- [ABOUT THIS TASK]: The reply should hold every line of the data below, unchanged, and none of the pictures.
▼
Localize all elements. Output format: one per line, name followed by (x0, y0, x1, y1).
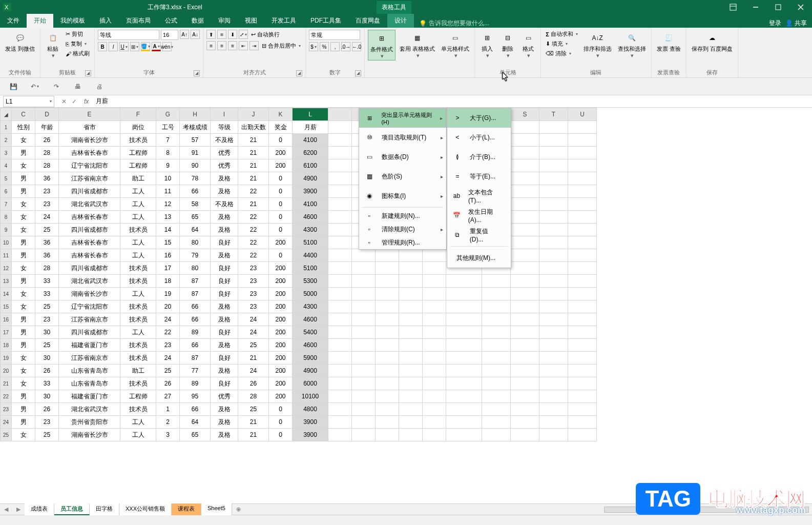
cell[interactable] (511, 185, 539, 198)
row-header[interactable]: 12 (1, 262, 12, 275)
cell[interactable]: 66 (180, 313, 211, 326)
copy-button[interactable]: ⎘复制▾ (64, 39, 91, 48)
cell[interactable] (423, 377, 446, 390)
cell[interactable] (328, 159, 352, 172)
inc-decimal-icon[interactable]: .0→ (341, 42, 350, 51)
cell[interactable]: 良好 (211, 377, 238, 390)
cell[interactable] (539, 121, 568, 134)
cell[interactable] (511, 121, 539, 134)
cell[interactable] (399, 377, 423, 390)
cell[interactable]: 79 (180, 249, 211, 262)
row-header[interactable]: 20 (1, 365, 12, 377)
cell[interactable]: 女 (12, 134, 35, 147)
submenu-item[interactable]: ≬介于(B)... (447, 147, 511, 167)
cell[interactable]: 及格 (211, 172, 238, 185)
cell[interactable]: 工人 (120, 249, 156, 262)
cell[interactable] (568, 377, 597, 390)
cell[interactable] (539, 339, 568, 352)
cell[interactable]: 工程师 (120, 390, 156, 403)
cell[interactable] (568, 172, 597, 185)
cell[interactable]: 25 (35, 339, 59, 352)
cell[interactable] (399, 339, 423, 352)
cell[interactable]: 5100 (293, 262, 328, 275)
cell[interactable] (539, 172, 568, 185)
cell[interactable] (352, 313, 376, 326)
cell[interactable]: 女 (12, 300, 35, 313)
col-header[interactable]: K (269, 108, 293, 121)
cell[interactable] (399, 416, 423, 429)
cell[interactable] (511, 275, 539, 288)
cell[interactable] (446, 352, 482, 365)
sort-filter-button[interactable]: A↓Z排序和筛选▾ (581, 30, 614, 59)
col-header[interactable]: G (156, 108, 180, 121)
row-header[interactable]: 17 (1, 326, 12, 339)
cell[interactable] (446, 326, 482, 339)
wrap-text-button[interactable]: ↩自动换行 (249, 30, 281, 39)
tab-insert[interactable]: 插入 (92, 14, 119, 28)
cell[interactable] (423, 300, 446, 313)
cell[interactable] (539, 365, 568, 377)
menu-item[interactable]: ▫清除规则(C)▸ (359, 223, 446, 236)
cell[interactable] (328, 339, 352, 352)
sheet-tab[interactable]: 田字格 (90, 503, 119, 515)
cell[interactable] (423, 288, 446, 300)
ribbon-options-icon[interactable] (722, 0, 744, 14)
cell[interactable]: 8 (156, 147, 180, 159)
cell[interactable]: 87 (180, 275, 211, 288)
cell[interactable] (376, 352, 399, 365)
cell[interactable]: 200 (269, 236, 293, 249)
row-header[interactable]: 6 (1, 185, 12, 198)
cell[interactable]: 辽宁省沈阳市 (59, 300, 120, 313)
row-header[interactable]: 19 (1, 352, 12, 365)
login-button[interactable]: 登录 (769, 19, 781, 28)
cell[interactable]: 良好 (211, 236, 238, 249)
cell[interactable] (568, 313, 597, 326)
cell[interactable] (539, 313, 568, 326)
cell[interactable]: 0 (269, 403, 293, 416)
cell[interactable]: 200 (269, 326, 293, 339)
cell[interactable] (446, 403, 482, 416)
cell[interactable]: 30 (35, 326, 59, 339)
cell[interactable] (376, 275, 399, 288)
cell[interactable]: 13 (156, 211, 180, 224)
cell[interactable] (376, 377, 399, 390)
cell[interactable]: 89 (180, 377, 211, 390)
cell[interactable] (511, 159, 539, 172)
row-header[interactable]: 24 (1, 416, 12, 429)
cell[interactable] (352, 326, 376, 339)
cell[interactable]: 等级 (211, 121, 238, 134)
cell[interactable] (328, 377, 352, 390)
cell[interactable] (539, 403, 568, 416)
cell[interactable] (539, 416, 568, 429)
cell[interactable]: 男 (12, 313, 35, 326)
cell[interactable]: 出勤天数 (238, 121, 269, 134)
cell[interactable] (423, 326, 446, 339)
cell[interactable]: 87 (180, 288, 211, 300)
cell[interactable]: 女 (12, 159, 35, 172)
cell[interactable]: 66 (180, 185, 211, 198)
redo-icon[interactable]: ↷ (50, 80, 63, 93)
row-header[interactable]: 18 (1, 339, 12, 352)
cell[interactable] (511, 211, 539, 224)
cell[interactable]: 66 (180, 300, 211, 313)
cell[interactable] (568, 185, 597, 198)
cell[interactable]: 28 (238, 390, 269, 403)
autosum-button[interactable]: Σ 自动求和▾ (544, 30, 579, 38)
cell[interactable] (423, 403, 446, 416)
cell[interactable]: 4600 (293, 339, 328, 352)
cell[interactable]: 及格 (211, 403, 238, 416)
cell[interactable]: 工人 (120, 288, 156, 300)
cell[interactable]: 24 (156, 313, 180, 326)
tab-nav-prev[interactable]: ◀ (0, 506, 12, 513)
cell[interactable]: 福建省厦门市 (59, 339, 120, 352)
invoice-button[interactable]: 🧾发票 查验 (655, 30, 683, 53)
fill-button[interactable]: ⬇填充▾ (544, 39, 579, 48)
maximize-button[interactable] (767, 0, 789, 14)
cell[interactable]: 及格 (211, 211, 238, 224)
cell[interactable]: 21 (238, 198, 269, 211)
cell[interactable] (328, 313, 352, 326)
cell[interactable]: 95 (180, 390, 211, 403)
row-header[interactable]: 4 (1, 159, 12, 172)
cell[interactable]: 66 (180, 403, 211, 416)
col-header[interactable]: E (59, 108, 120, 121)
▲
- [OUTPUT OF THE TASK]:
Localize all elements. Output format: one per line, name followed by (x0, y0, x1, y1).
cell[interactable] (511, 185, 539, 198)
row-header[interactable]: 12 (1, 262, 12, 275)
cell[interactable]: 66 (180, 313, 211, 326)
copy-button[interactable]: ⎘复制▾ (64, 39, 91, 48)
cell[interactable] (423, 377, 446, 390)
cell[interactable] (328, 159, 352, 172)
inc-decimal-icon[interactable]: .0→ (341, 42, 350, 51)
cell[interactable]: 良好 (211, 377, 238, 390)
cell[interactable] (539, 121, 568, 134)
cell[interactable] (511, 121, 539, 134)
cell[interactable] (399, 377, 423, 390)
cell[interactable]: 79 (180, 249, 211, 262)
row-header[interactable]: 20 (1, 365, 12, 377)
cell[interactable]: 女 (12, 134, 35, 147)
submenu-item[interactable]: ≬介于(B)... (447, 147, 511, 167)
cell[interactable]: 及格 (211, 172, 238, 185)
cell[interactable]: 工人 (120, 249, 156, 262)
cell[interactable] (568, 377, 597, 390)
cell[interactable] (539, 339, 568, 352)
cell[interactable]: 工程师 (120, 390, 156, 403)
cell[interactable] (568, 172, 597, 185)
cell[interactable]: 25 (35, 339, 59, 352)
cell[interactable] (399, 339, 423, 352)
cell[interactable]: 5100 (293, 262, 328, 275)
cell[interactable] (539, 172, 568, 185)
cell[interactable] (352, 313, 376, 326)
cell[interactable]: 女 (12, 300, 35, 313)
col-header[interactable]: K (269, 108, 293, 121)
cell[interactable] (399, 416, 423, 429)
cell[interactable] (511, 275, 539, 288)
cell[interactable] (446, 352, 482, 365)
sort-filter-button[interactable]: A↓Z排序和筛选▾ (581, 30, 614, 59)
col-header[interactable]: G (156, 108, 180, 121)
row-header[interactable]: 17 (1, 326, 12, 339)
cell[interactable] (446, 326, 482, 339)
wrap-text-button[interactable]: ↩自动换行 (249, 30, 281, 39)
tab-insert[interactable]: 插入 (92, 14, 119, 28)
cell[interactable] (423, 300, 446, 313)
cell[interactable] (539, 365, 568, 377)
menu-item[interactable]: ▫清除规则(C)▸ (359, 223, 446, 236)
cell[interactable] (328, 339, 352, 352)
sheet-tab[interactable]: 田字格 (90, 503, 119, 515)
cell[interactable] (423, 288, 446, 300)
ribbon-options-icon[interactable] (722, 0, 744, 14)
cell[interactable]: 8 (156, 147, 180, 159)
cell[interactable]: 87 (180, 275, 211, 288)
cell[interactable] (376, 352, 399, 365)
cell[interactable]: 200 (269, 236, 293, 249)
row-header[interactable]: 6 (1, 185, 12, 198)
cell[interactable]: 辽宁省沈阳市 (59, 300, 120, 313)
row-header[interactable]: 19 (1, 352, 12, 365)
login-button[interactable]: 登录 (769, 19, 781, 28)
cell[interactable]: 良好 (211, 236, 238, 249)
cell[interactable] (568, 313, 597, 326)
cell[interactable] (539, 313, 568, 326)
cell[interactable]: 0 (269, 403, 293, 416)
cell[interactable]: 200 (269, 326, 293, 339)
cell[interactable] (446, 403, 482, 416)
cell[interactable]: 30 (35, 326, 59, 339)
cell[interactable] (376, 275, 399, 288)
cell[interactable]: 13 (156, 211, 180, 224)
cell[interactable] (376, 377, 399, 390)
cell[interactable]: 89 (180, 377, 211, 390)
cell[interactable] (511, 159, 539, 172)
row-header[interactable]: 24 (1, 416, 12, 429)
cell[interactable] (352, 326, 376, 339)
cell[interactable]: 等级 (211, 121, 238, 134)
cell[interactable] (328, 377, 352, 390)
cell[interactable] (539, 403, 568, 416)
cell[interactable] (539, 416, 568, 429)
cell[interactable]: 男 (12, 313, 35, 326)
cell[interactable]: 出勤天数 (238, 121, 269, 134)
cell[interactable] (423, 326, 446, 339)
cell[interactable]: 87 (180, 288, 211, 300)
cell[interactable]: 女 (12, 159, 35, 172)
cell[interactable]: 66 (180, 185, 211, 198)
redo-icon[interactable]: ↷ (50, 80, 63, 93)
row-header[interactable]: 18 (1, 339, 12, 352)
cell[interactable] (511, 211, 539, 224)
cell[interactable]: 66 (180, 300, 211, 313)
cell[interactable] (568, 185, 597, 198)
cell[interactable]: 28 (238, 390, 269, 403)
autosum-button[interactable]: Σ 自动求和▾ (544, 30, 579, 38)
cell[interactable] (423, 403, 446, 416)
cell[interactable]: 4600 (293, 339, 328, 352)
cell[interactable]: 及格 (211, 403, 238, 416)
cell[interactable]: 工人 (120, 288, 156, 300)
cell[interactable]: 24 (156, 313, 180, 326)
tab-nav-prev[interactable]: ◀ (0, 506, 12, 513)
cell[interactable]: 福建省厦门市 (59, 339, 120, 352)
invoice-button[interactable]: 🧾发票 查验 (655, 30, 683, 53)
fill-button[interactable]: ⬇填充▾ (544, 39, 579, 48)
maximize-button[interactable] (767, 0, 789, 14)
cell[interactable]: 及格 (211, 211, 238, 224)
cell[interactable]: 21 (238, 198, 269, 211)
cell[interactable] (328, 313, 352, 326)
cell[interactable]: 95 (180, 390, 211, 403)
row-header[interactable]: 4 (1, 159, 12, 172)
cell[interactable]: 66 (180, 403, 211, 416)
col-header[interactable]: E (59, 108, 120, 121)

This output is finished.